In its final report today on Christchurch and Auckland Airports' pricing decisions for the five-year period to June 2022, the commission said Auckland's returns are above its benchmark.

Deputy chair Sue Begg said the commission's view remains that the returns targeted by Christchurch Airport were generally acceptable, but Auckland's targeted returns were not fully warranted.

The commission estimates Auckland Airport would earn an additional post-tax return of $37 million on the majority of its regulated services – the equivalent of 50c per passenger per flight over the five years – compared to the benchmark.


Airlines have responded by calling for Auckland Airport to hand back $53m (pre-tax) in excess charges while the airport company says it believes its pricing is fair and justified.

Begg said ''not all of this additional return necessarily represented excessive profits'' as Auckland Airport has provided some evidence that an appropriate return may be above that benchmark.

In response to the commission's draft report released earlier this year, Auckland Airport submitted that its targeted returns were justified given the risks associated with the significant investment programme it plans to undertake to manage passenger growth.

Andre Lovatt, General Manager of Auckland Airport development and delivery talks about the upgrades to the domestic terminal. / Greg Bowker

"We acknowledge that Auckland Airport's passenger numbers have grown significantly in recent years and could continue to grow. In this regard we believe its planned $1.8 billion terminal and aeronautical infrastructure redevelopment is likely to benefit consumers long-term by reducing congestion and improving service quality," Begg said.

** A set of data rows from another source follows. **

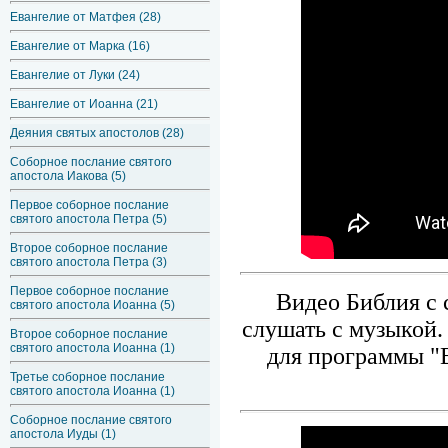
Евангелие от Матфея (28)
Евангелие от Марка (16)
Евангелие от Луки (24)
Евангелие от Иоанна (21)
Деяния святых апостолов (28)
Соборное послание святого
апостола Иакова (5)
Первое соборное послание
святого апостола Петра (5)
Второе соборное послание
святого апостола Петра (3)
Первое соборное послание
Видео Библия с 
святого апостола Иоанна (5)
слушать с музыкой.
Второе соборное послание
святого апостола Иоанна (1)
для программы "
Третье соборное послание
святого апостола Иоанна (1)
Соборное послание святого
апостола Иуды (1)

"We consider that the risks associated with the investment programme could justify a return that is slightly higher than our benchmark estimate. However, we aren't persuaded that the full extent of Auckland's targeted return is warranted."

Auckland and Christchurch Airports are subject to a form of regulation called information disclosure, which involves the Commission shining a light on the airports' performances – their profit, investment, pricing, and service levels.

The commission considered the efficiency of Auckland Airport's pricing and its forecasts of operating and capital expenditure as part of its overall assessment of performance and found no major concerns in these areas.

"As signalled in our draft report, the returns Christchurch Airport is targeting for most of its regulated services are reasonable and consistent with promoting the long-term benefit of consumers," Begg said.


The commission had no significant concerns with Christchurch Airport's expenditure and demand forecasts, or the efficiency of its prices.

The Commission considered the efficiency of Auckland Airport's pricing and its forecasts of operating and capital expenditure as part of its overall assessment of performance and found no major concerns in these areas.

It also noted that the incentives from the information disclosure regime have strengthened over time, as both airports' target returns are significantly lower than when they previously set prices.

The Board of Airline Representatives New Zealand (BARNZ) said it was time for Auckland Airport to hand the money back.

Auckland Airport has been found by the Commerce Commission to have failed to justify $53 million of charges at the expense of travellers and airlines and should hand the money back.

BARNZ executive director Justin Tighe-Umbers said in the increasing cost environment facing airlines it was now time for the airport to listen to the commission and adjust its pricing.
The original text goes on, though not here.